The branch of the Ranieri di Sorbello family based in the Niccone Valley were members of a vast clan of noble families known collectively as the Marchesi del Monte (the Marquises of the Mountain), with a network of castles sprinkled to the north, south, east and west of the Niccone Valley, with international connections through blood and marriage with many of the most well-known aristocratic families in Europe and America.

During the 2nd World War, the Germans briefly occupied the Ranieri di Sorbello castle as part of their more extended occupation of the town (commune) of Umbertide and its surrounding territories.
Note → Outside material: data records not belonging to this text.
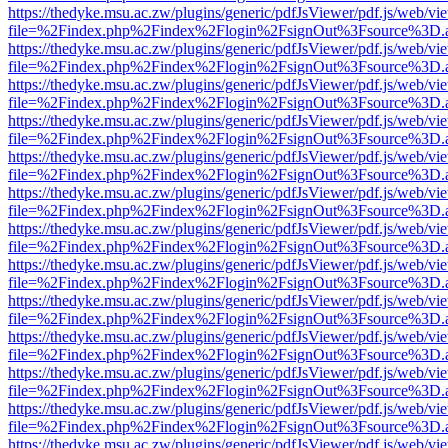
https://thedyke.msu.ac.zw/plugins/generic/pdfJsViewer/pdf.js/web/vi
file=%2Findex.php%2Findex%2Flogin%2FsignOut%3Fsource%3D.ame
https://thedyke.msu.ac.zw/plugins/generic/pdfJsViewer/pdf.js/web/vi
file=%2Findex.php%2Findex%2Flogin%2FsignOut%3Fsource%3D.ame
https://thedyke.msu.ac.zw/plugins/generic/pdfJsViewer/pdf.js/web/vi
file=%2Findex.php%2Findex%2Flogin%2FsignOut%3Fsource%3D.ame
https://thedyke.msu.ac.zw/plugins/generic/pdfJsViewer/pdf.js/web/vi
file=%2Findex.php%2Findex%2Flogin%2FsignOut%3Fsource%3D.ame
https://thedyke.msu.ac.zw/plugins/generic/pdfJsViewer/pdf.js/web/vi
file=%2Findex.php%2Findex%2Flogin%2FsignOut%3Fsource%3D.ame
https://thedyke.msu.ac.zw/plugins/generic/pdfJsViewer/pdf.js/web/vi
file=%2Findex.php%2Findex%2Flogin%2FsignOut%3Fsource%3D.ame
https://thedyke.msu.ac.zw/plugins/generic/pdfJsViewer/pdf.js/web/vi
file=%2Findex.php%2Findex%2Flogin%2FsignOut%3Fsource%3D.ame
https://thedyke.msu.ac.zw/plugins/generic/pdfJsViewer/pdf.js/web/vi
file=%2Findex.php%2Findex%2Flogin%2FsignOut%3Fsource%3D.ame
https://thedyke.msu.ac.zw/plugins/generic/pdfJsViewer/pdf.js/web/vi
file=%2Findex.php%2Findex%2Flogin%2FsignOut%3Fsource%3D.ame
https://thedyke.msu.ac.zw/plugins/generic/pdfJsViewer/pdf.js/web/vi
file=%2Findex.php%2Findex%2Flogin%2FsignOut%3Fsource%3D.ame
https://thedyke.msu.ac.zw/plugins/generic/pdfJsViewer/pdf.js/web/vi
file=%2Findex.php%2Findex%2Flogin%2FsignOut%3Fsource%3D.ame
https://thedyke.msu.ac.zw/plugins/generic/pdfJsViewer/pdf.js/web/vi
file=%2Findex.php%2Findex%2Flogin%2FsignOut%3Fsource%3D.ame
https://thedyke.msu.ac.zw/plugins/generic/pdfJsViewer/pdf.js/web/vi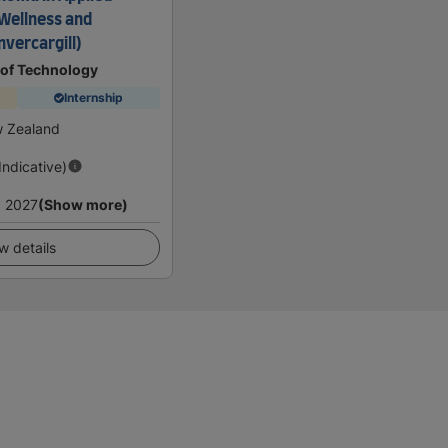
(Wellness and
nvercargill)
 of Technology
Internship
w Zealand
(Indicative)
 2027
(Show more)
w details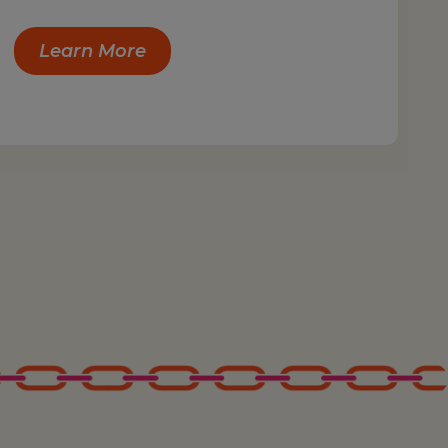
Learn More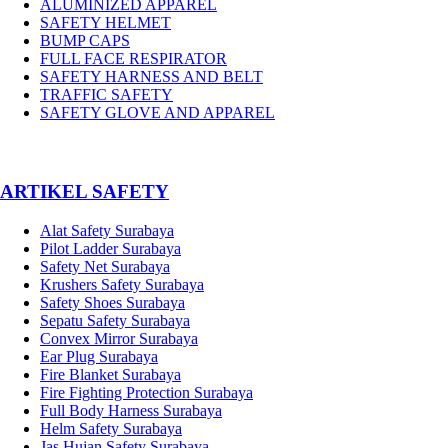
ALUMINIZED APPAREL
SAFETY HELMET
BUMP CAPS
FULL FACE RESPIRATOR
SAFETY HARNESS AND BELT
TRAFFIC SAFETY
SAFETY GLOVE AND APPAREL
­ARTIKEL SAFETY
Alat Safety Surabaya
Pilot Ladder Surabaya
Safety Net Surabaya
Krushers Safety Surabaya
Safety Shoes Surabaya
Sepatu Safety Surabaya
Convex Mirror Surabaya
Ear Plug Surabaya
Fire Blanket Surabaya
Fire Fighting Protection Surabaya
Full Body Harness Surabaya
Helm Safety Surabaya
Jas Hujan Safety Surabaya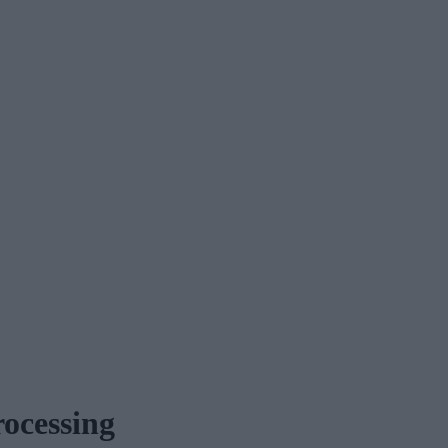
ocessing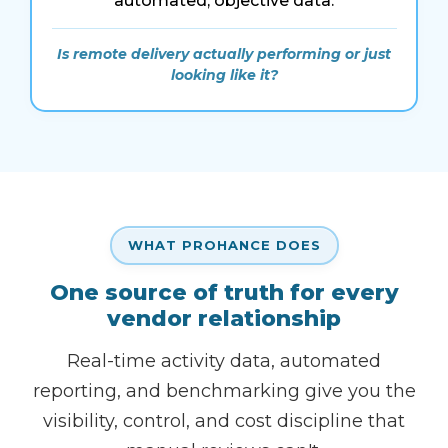
automated, objective data.
Is remote delivery actually performing or just
looking like it?
WHAT PROHANCE DOES
One source of truth for every
vendor relationship
Real-time activity data, automated
reporting, and benchmarking give you the
visibility, control, and cost discipline that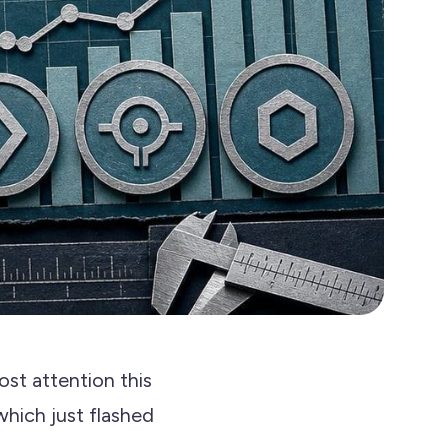
st attention this
 which just flashed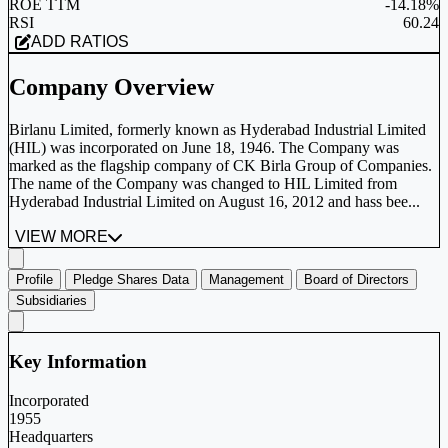
ROE TTM
-14.18%
RSI
60.24
ADD RATIOS
Company Overview
Birlanu Limited, formerly known as Hyderabad Industrial Limited
(HIL) was incorporated on June 18, 1946. The Company was
marked as the flagship company of CK Birla Group of Companies.
The name of the Company was changed to HIL Limited from
Hyderabad Industrial Limited on August 16, 2012 and hass bee...
VIEW MORE
Profile
Pledge Shares Data
Management
Board of Directors
Subsidiaries
Key Information
Incorporated
1955
Headquarters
Uguccione Ranieri di Sorbello, also known as Count Uguccione Ranieri Bourbon del Monte, worked with the Allied forces during the prolonged liberation of Italy from the Germans, running several dangerous underground missions in Italy and in Germany.
In his role as an elegant guerilla intelligence operative, Uguccione was part of extensive partisan activities emanating from occupied Umbertide and throughout the Niccone Valley and its surrounds. Indeed, many partisan fighters hid themselves in the hills surrounding the Altabella Villas, finding ways of escaping German patrols in the rugged, beloved terrain. A monument to partisans gunned down by the Germans in our area can be see just west of the little hamlet of Niccone, at the eastern end of the Valley.

A professor of Italian literature and a journalist, Uguccione was the son of an American mother and an Italian father of the ancient ancestry of the Ranieri, Sorbellos, Petrellas, and Bourbons. Uguccione’s son, Ruggero Ranieri, is currently the President of the Fondazione Ranieri di Sorbello, located in the family’s 16th century Palazzo in Piazza Piccinino in the center of Perugia. Ruggiero opened this grand house, where he also lives, as one of the first museums of a privately owned noble residence in Italy.
Located on their high hillside above and at the heart of the Niccone Valley, La Pietra, La Quercia and Casa Carina have their own ancient place within this long and intriguing history.